Fast forward a few years. I am now booked for the AIDA 4 stars. It's the highest non-professional freediving certification. In order to get it, you have to achieve a bunch of things: doing 3'30mn of static apnea underwater, swimming 75m horizontally with fins, "saving" someone from a problem 25m underwater, going back from 25m without your mask and one of your fin. And also, going between 32 and 40m below sea level with only one breath-hold. It was going to be a big week.
I did not expect a few things though. I had a booking at the end of September. The water is getting cold at this time in Mediterranea, but I thought that it had to be ok if they organized training sessions during this period. It was around 16°C during the whole week. It's indeed ok − you can manage − but it's one more parameter that adds to the difficulty of this sport.
I had to do 3'30mn of static apnea. It's 1mn less than my personal best, but in a 16° cold water it was really hard. Jorgen tried with me. He has way more experience than me and can stay still underwater for more than 5mn. He gave up during his attempt and blamed his poor performance on the cold.

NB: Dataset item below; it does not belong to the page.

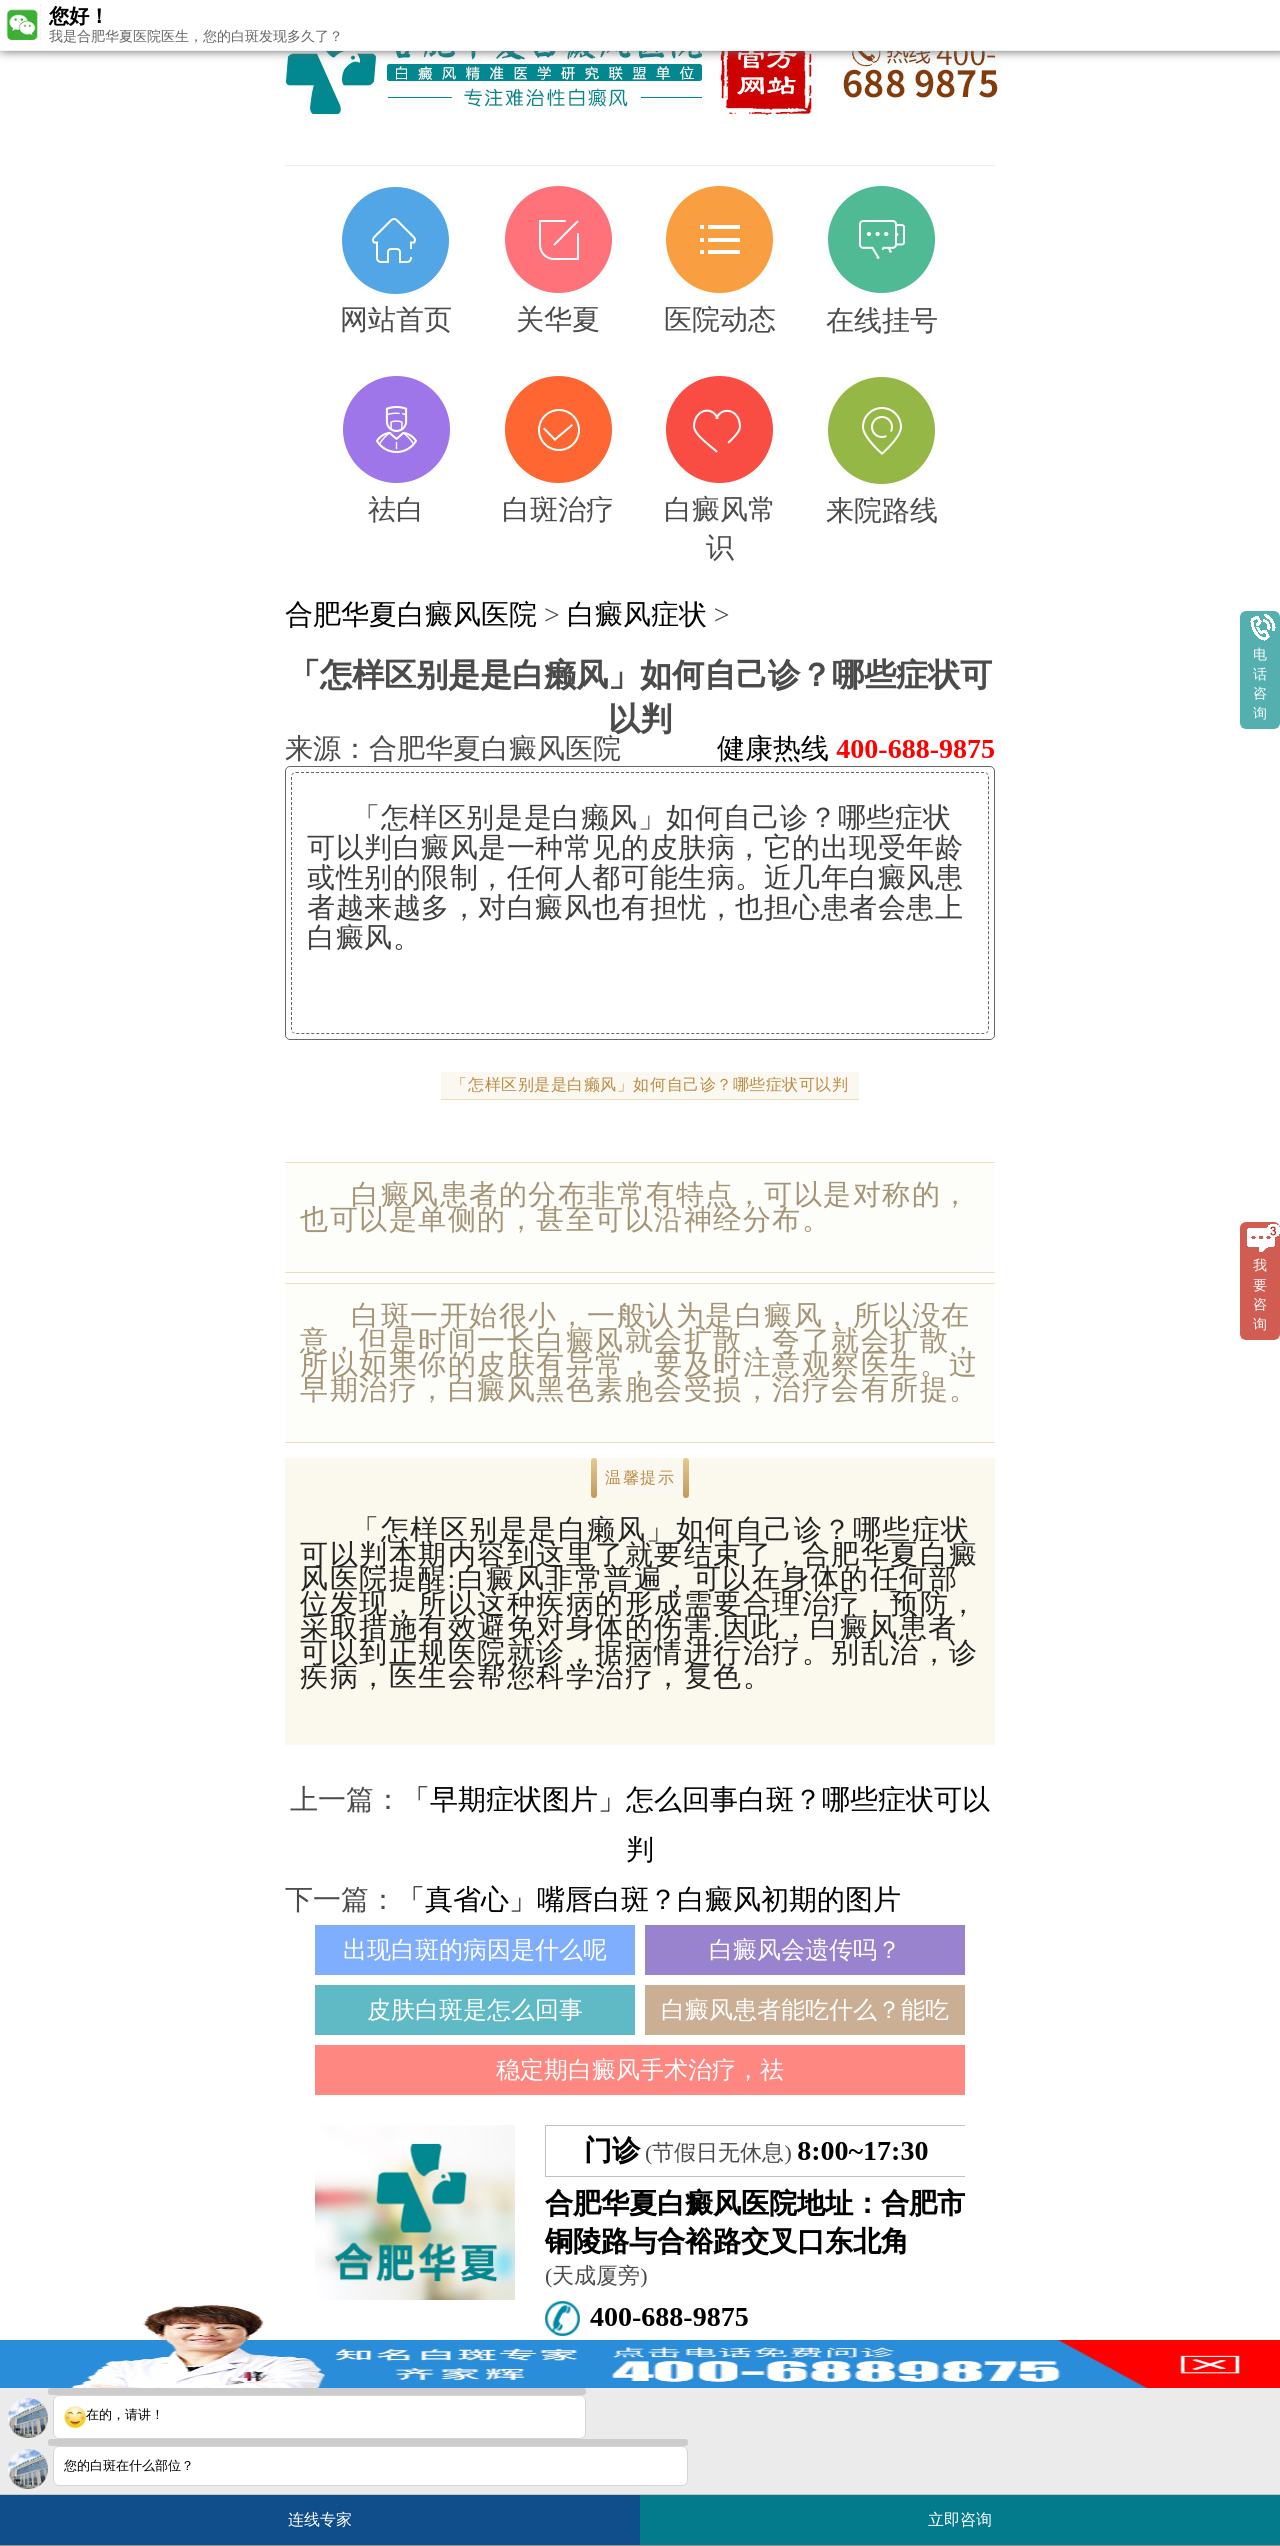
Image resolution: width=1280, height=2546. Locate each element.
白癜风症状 (637, 614)
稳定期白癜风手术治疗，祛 (640, 2070)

Freediving is a mental sport. Your body is the physical materialization of events that mostly happen in your head. In order to succeed, you need to want to succeed, and you need to be super relaxed. I lost track of time while trying to relax because of the shivers (I could not focus on being more and more relaxed), and it was super stressful not knowing where I was exactly. At some point, the urge to breath was really strong, and I wanted to get out of the water. But my trainer had his hand on my head, gently pushing on it so that I stayed underwater a bit more, yelling "just a bit more". He knew I could make it, but it added to the stress. At some point, I gave up and went out of the water. 3'45! Somehow, I had done it.